Xiaoyaosan ameliorates stress-induced MASH via modulating IL-1R1/RXRα-mediated liver-brain crosstalk.

Abstract

ETHNOPHARMACOLOGICAL RELEVANCE: Metabolic dysfunction-associated steatohepatitis (MASH) constitutes an advancing hepatic disorder endangering worldwide well-being with scarce therapeutic options. Social stress, an important trigger of MASH, exacerbates hepatic inflammation and lipid metabolism disorders. Xiaoyaosan (XYS), a classical herbal formula traditionally used to soothe the liver and relieve depression, to strengthen the spleen and regulate metabolism, is clinically used for emotional and metabolic imbalances, but its mechanism in stress-induced MASH remains unclear. AIM OF THE STUDY: Building upon its traditional use in managing stress-related disorders, this study aims to elucidate the therapeutic mechanism by which XYS ameliorates psychosocial stress-induced MASH, thereby providing a mechanistic foundation for its pharmacological application in metabolic disorders with psychosomatic components. MATERIALS AND METHODS: A MASH mouse model was established via chronic unpredictable mild stress (CUMS) combined with choline-deficient amino acid-defined high-fat diet (CDAHFD).
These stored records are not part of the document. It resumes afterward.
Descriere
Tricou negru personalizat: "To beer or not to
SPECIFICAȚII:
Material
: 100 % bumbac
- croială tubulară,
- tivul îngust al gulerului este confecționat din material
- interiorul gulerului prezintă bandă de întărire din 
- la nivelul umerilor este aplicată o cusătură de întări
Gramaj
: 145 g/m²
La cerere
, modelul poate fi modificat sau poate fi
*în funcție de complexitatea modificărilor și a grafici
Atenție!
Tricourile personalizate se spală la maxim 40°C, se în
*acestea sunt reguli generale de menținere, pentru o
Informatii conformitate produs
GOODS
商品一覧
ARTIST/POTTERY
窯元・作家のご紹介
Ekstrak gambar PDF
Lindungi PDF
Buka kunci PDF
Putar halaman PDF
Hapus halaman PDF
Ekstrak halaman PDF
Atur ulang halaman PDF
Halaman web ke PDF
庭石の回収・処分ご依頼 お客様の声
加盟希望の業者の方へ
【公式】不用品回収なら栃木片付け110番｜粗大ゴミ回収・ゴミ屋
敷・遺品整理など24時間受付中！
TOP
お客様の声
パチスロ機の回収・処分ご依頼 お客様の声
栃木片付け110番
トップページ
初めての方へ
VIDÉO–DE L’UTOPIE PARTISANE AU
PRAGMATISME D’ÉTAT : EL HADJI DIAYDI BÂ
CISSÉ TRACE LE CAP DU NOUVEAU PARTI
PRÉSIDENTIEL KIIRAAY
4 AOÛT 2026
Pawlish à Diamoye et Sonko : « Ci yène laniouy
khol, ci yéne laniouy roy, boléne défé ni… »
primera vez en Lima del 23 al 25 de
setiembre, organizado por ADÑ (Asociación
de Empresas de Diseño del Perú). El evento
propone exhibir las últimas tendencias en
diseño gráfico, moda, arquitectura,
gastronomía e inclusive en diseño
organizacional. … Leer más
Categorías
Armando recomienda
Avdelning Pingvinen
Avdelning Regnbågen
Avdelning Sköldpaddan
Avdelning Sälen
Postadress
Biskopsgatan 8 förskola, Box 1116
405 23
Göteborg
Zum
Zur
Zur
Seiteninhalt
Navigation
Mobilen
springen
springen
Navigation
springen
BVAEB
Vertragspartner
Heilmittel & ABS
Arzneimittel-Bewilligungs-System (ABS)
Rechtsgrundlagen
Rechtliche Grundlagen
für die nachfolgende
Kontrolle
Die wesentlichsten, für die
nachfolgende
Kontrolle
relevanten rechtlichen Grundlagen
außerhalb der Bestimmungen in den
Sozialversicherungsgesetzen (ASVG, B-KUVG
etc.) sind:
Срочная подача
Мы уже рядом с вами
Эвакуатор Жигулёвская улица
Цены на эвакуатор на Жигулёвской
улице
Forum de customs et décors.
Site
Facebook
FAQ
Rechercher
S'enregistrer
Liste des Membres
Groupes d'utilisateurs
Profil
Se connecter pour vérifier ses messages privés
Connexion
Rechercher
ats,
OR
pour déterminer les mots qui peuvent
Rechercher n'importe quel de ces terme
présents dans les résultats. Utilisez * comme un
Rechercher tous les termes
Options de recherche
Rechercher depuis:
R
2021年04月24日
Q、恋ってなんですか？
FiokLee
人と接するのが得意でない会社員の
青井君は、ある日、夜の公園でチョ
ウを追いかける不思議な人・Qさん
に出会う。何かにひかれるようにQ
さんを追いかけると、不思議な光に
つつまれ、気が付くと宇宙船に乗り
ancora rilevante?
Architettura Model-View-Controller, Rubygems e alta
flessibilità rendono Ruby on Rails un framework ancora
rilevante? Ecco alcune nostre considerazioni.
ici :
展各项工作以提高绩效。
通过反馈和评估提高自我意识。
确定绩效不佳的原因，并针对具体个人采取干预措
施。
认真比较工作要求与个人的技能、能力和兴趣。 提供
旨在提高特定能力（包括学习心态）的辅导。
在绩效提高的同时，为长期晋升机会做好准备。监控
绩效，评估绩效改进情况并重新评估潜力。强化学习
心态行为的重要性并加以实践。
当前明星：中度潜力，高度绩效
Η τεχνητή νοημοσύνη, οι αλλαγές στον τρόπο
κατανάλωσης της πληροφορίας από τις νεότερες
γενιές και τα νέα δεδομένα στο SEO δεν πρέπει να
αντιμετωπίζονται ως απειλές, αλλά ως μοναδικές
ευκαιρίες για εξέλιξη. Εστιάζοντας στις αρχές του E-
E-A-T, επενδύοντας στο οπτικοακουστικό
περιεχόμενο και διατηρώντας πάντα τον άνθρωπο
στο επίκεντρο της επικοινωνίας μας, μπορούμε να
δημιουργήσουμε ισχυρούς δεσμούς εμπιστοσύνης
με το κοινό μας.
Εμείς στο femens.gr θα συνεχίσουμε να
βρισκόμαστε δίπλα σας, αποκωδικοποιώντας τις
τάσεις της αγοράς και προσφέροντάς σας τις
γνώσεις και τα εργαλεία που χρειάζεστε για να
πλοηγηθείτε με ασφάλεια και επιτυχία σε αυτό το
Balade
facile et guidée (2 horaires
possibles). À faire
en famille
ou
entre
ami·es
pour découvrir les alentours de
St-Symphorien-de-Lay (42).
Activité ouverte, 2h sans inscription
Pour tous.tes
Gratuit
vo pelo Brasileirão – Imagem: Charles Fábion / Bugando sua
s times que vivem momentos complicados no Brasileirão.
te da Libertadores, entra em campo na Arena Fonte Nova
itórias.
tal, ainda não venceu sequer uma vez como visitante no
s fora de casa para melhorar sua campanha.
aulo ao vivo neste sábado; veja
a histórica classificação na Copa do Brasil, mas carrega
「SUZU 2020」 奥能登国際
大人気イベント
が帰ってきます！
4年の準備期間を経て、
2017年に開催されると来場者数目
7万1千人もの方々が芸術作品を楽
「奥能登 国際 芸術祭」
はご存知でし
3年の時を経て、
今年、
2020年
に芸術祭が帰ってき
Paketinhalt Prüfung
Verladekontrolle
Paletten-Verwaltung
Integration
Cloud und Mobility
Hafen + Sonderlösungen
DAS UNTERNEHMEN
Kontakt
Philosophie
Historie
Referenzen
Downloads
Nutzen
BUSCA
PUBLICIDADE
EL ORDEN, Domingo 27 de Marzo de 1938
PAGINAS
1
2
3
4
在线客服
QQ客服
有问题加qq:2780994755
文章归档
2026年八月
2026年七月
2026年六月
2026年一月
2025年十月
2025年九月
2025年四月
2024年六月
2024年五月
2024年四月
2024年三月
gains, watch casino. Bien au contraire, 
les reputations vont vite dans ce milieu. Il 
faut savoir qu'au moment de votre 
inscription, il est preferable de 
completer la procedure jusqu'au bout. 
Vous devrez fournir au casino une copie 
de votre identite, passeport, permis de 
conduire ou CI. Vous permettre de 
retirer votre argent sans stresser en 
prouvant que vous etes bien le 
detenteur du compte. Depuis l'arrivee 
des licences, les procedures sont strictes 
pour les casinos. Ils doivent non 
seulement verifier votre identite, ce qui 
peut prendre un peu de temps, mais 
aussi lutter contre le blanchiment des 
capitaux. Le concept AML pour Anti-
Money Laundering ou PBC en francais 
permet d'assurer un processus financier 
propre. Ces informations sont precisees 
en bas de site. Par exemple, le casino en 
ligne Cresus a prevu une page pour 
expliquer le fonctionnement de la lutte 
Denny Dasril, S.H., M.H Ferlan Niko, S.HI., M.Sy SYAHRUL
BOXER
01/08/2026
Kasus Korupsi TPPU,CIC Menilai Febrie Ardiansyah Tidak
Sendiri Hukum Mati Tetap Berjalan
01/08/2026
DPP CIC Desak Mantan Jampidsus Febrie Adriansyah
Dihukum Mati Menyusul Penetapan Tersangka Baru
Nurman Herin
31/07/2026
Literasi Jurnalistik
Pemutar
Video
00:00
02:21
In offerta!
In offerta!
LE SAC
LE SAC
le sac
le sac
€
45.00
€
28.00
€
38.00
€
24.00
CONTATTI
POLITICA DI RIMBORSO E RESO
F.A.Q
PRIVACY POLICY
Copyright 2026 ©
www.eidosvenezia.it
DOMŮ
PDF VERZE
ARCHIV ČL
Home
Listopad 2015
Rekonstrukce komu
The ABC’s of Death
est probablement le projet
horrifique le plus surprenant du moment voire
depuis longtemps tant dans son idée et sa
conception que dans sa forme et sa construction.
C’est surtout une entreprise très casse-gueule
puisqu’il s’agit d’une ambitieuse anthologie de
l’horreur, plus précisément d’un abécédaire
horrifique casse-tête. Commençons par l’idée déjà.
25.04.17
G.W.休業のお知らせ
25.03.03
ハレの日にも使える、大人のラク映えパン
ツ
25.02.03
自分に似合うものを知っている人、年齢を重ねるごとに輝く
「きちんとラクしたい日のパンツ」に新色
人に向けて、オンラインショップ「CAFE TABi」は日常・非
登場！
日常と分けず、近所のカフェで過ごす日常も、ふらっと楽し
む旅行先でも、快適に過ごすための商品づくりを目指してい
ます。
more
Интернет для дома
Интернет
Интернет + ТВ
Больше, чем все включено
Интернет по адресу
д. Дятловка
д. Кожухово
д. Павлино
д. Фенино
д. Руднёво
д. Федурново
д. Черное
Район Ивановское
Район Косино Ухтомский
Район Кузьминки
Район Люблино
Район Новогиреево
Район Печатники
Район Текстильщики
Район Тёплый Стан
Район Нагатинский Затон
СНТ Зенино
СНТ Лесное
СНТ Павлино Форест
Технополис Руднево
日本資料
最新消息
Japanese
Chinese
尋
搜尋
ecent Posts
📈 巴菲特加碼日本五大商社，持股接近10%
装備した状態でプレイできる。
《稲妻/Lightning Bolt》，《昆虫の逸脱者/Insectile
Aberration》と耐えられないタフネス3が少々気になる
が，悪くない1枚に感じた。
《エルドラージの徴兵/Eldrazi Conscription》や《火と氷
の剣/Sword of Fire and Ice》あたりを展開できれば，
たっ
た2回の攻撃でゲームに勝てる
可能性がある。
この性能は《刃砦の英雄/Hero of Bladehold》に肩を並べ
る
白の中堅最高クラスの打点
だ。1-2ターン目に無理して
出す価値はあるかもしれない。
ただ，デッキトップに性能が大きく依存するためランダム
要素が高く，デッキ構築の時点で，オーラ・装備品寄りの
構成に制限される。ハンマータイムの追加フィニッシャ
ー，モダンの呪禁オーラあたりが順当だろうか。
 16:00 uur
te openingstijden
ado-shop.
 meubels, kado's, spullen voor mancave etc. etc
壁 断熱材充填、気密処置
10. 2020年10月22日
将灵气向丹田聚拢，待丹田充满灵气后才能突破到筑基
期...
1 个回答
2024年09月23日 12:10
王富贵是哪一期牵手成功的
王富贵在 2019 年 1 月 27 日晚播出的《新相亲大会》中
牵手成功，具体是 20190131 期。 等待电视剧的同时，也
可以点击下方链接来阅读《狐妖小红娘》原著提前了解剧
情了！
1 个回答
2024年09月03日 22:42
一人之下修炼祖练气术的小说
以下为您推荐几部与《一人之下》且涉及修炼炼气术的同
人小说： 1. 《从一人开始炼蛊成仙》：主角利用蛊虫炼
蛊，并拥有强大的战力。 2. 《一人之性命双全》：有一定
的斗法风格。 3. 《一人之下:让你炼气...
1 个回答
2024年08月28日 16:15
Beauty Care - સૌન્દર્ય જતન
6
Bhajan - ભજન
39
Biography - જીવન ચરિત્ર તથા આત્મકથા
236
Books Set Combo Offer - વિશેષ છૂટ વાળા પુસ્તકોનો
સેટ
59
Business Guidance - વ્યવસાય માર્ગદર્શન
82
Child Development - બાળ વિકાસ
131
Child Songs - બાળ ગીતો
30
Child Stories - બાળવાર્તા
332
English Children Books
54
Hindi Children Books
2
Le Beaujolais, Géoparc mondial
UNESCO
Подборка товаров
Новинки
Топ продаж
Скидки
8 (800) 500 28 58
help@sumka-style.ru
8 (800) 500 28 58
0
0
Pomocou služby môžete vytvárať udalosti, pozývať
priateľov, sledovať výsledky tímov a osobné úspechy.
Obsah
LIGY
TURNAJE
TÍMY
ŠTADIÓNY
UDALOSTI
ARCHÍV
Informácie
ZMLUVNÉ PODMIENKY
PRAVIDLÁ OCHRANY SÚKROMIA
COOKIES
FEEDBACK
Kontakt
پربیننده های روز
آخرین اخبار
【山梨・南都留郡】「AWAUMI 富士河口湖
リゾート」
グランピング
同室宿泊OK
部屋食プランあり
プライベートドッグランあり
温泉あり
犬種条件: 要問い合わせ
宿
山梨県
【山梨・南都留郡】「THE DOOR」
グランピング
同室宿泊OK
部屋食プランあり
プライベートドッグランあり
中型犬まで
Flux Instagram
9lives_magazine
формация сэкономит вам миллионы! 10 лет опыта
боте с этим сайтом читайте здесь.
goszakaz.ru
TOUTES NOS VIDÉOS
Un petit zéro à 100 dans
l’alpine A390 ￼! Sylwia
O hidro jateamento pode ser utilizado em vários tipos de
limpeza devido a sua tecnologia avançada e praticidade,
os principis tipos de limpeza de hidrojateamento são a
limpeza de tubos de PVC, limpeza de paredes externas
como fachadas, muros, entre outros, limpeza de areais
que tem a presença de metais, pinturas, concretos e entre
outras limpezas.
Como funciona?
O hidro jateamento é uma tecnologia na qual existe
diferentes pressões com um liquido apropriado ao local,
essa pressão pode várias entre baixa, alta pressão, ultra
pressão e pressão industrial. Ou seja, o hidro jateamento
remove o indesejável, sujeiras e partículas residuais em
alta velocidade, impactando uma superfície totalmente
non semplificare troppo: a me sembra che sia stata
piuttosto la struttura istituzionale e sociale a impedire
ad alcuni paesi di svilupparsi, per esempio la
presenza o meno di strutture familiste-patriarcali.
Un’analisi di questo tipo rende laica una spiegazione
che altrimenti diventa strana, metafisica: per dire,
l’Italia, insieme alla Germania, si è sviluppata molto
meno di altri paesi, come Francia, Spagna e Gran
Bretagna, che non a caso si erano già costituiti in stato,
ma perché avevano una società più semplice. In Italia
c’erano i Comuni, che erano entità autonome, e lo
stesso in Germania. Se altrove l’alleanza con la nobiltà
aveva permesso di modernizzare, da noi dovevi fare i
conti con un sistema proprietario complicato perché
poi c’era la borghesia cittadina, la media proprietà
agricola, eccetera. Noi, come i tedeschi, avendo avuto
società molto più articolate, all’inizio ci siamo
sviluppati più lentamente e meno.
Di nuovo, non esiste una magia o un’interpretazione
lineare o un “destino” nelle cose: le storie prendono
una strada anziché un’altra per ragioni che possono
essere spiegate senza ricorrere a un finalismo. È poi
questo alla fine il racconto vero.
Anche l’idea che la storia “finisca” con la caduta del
XYS's efficacy was evaluated by behavioral assessment (open field test), hepatic histopathology (HE, Oil Red O, Masson/Sirius Red, IHC staining), biochemical analyses (ALT, AST, TG), and ELISA (serum/liver IL-1β, TNF-α). Multi-omics (lipidomics, proteomics, transcriptomics) screened key targets/pathways, validated by rt-qPCR, WB, Co-IP, and IF. RESULTS: XYS improved mouse stress status and dose-dependently reduced hepatic lipid deposition, fibrosis, and inflammation. Multi-omics revealed XYS reshaped lipid metabolism by inhibiting the TLR4/IL-1R1/MYD88 axis, upregulating PGC1-α/RXRα, and correcting the reduced binding of RXRα to both PPARα and PGC1-α. CONCLUSION: XYS effectively treats CUMS-induced MASH, likely by inhibiting IL-1R1-mediated inflammation, restoring the reduced binding of RXRα to PPARα and PGC1-α, and regulating downstream lipid genes-thus ameliorating both inflammatory and metabolic dysregulation in stress-induced MASH by restoring RXRα-PPARα/PGC1-α binding-a core mechanism initiated by upstream IL-1R1 inhibition.